Document understanding data
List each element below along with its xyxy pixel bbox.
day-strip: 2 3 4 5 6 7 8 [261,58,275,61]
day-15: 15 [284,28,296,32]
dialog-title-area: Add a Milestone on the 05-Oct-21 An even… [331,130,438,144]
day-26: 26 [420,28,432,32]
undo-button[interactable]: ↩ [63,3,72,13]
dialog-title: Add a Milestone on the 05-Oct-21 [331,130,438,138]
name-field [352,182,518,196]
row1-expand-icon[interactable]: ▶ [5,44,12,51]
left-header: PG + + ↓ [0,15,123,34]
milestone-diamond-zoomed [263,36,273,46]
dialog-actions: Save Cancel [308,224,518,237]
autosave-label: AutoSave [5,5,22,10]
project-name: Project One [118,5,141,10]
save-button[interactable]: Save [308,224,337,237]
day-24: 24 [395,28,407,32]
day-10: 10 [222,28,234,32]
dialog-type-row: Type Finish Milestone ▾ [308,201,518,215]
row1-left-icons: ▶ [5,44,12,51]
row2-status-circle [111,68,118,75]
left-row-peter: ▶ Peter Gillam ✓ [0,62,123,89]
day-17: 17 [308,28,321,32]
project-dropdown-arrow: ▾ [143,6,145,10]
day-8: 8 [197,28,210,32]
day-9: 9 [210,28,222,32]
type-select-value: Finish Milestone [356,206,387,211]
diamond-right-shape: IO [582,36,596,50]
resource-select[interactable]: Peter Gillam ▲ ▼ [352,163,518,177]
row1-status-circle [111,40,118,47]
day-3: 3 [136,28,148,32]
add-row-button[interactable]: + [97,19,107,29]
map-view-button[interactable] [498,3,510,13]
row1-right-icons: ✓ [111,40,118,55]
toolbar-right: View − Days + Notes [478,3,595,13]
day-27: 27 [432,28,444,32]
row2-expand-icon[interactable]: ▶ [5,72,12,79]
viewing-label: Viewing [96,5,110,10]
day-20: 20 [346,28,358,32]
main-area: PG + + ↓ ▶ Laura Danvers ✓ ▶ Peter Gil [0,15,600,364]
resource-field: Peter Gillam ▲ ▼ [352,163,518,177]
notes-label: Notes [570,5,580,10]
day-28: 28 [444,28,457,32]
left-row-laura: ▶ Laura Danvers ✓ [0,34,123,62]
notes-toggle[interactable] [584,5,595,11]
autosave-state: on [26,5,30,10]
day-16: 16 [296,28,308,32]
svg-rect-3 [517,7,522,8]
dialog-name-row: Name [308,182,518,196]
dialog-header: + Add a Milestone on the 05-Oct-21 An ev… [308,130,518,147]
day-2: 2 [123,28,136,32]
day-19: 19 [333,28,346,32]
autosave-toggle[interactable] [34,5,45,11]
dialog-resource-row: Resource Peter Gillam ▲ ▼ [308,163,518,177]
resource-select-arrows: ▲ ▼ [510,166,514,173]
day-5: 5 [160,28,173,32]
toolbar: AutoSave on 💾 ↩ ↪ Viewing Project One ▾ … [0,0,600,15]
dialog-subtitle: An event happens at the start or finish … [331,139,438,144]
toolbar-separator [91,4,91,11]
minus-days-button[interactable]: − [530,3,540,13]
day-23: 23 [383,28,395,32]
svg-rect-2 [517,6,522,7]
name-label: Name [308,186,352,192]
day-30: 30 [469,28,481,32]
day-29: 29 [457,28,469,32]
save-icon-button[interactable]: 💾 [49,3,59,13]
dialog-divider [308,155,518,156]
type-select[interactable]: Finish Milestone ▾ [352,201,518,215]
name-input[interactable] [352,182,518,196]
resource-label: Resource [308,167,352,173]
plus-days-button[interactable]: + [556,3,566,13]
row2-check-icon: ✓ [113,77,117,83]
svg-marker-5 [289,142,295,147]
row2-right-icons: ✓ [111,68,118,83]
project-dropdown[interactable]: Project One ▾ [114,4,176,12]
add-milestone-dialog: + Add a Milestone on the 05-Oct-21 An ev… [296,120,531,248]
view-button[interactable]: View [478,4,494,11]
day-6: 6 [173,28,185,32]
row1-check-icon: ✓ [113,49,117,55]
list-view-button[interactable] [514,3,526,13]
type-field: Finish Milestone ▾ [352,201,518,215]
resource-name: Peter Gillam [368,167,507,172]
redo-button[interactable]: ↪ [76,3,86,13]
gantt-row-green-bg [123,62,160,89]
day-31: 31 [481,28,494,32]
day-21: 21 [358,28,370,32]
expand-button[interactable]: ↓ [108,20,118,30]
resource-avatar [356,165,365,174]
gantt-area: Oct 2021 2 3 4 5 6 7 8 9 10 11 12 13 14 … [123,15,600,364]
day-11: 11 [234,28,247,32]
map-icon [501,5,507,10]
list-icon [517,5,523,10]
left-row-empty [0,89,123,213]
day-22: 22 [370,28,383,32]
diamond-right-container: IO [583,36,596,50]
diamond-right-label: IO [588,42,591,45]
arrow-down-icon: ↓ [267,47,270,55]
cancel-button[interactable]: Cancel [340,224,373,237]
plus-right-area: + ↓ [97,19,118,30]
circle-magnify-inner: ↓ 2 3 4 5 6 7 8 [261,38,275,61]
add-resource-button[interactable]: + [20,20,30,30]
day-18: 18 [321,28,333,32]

Task statement:
Using the records above, say how many lines contain the word "select". Write the number alone.

Solution below:
4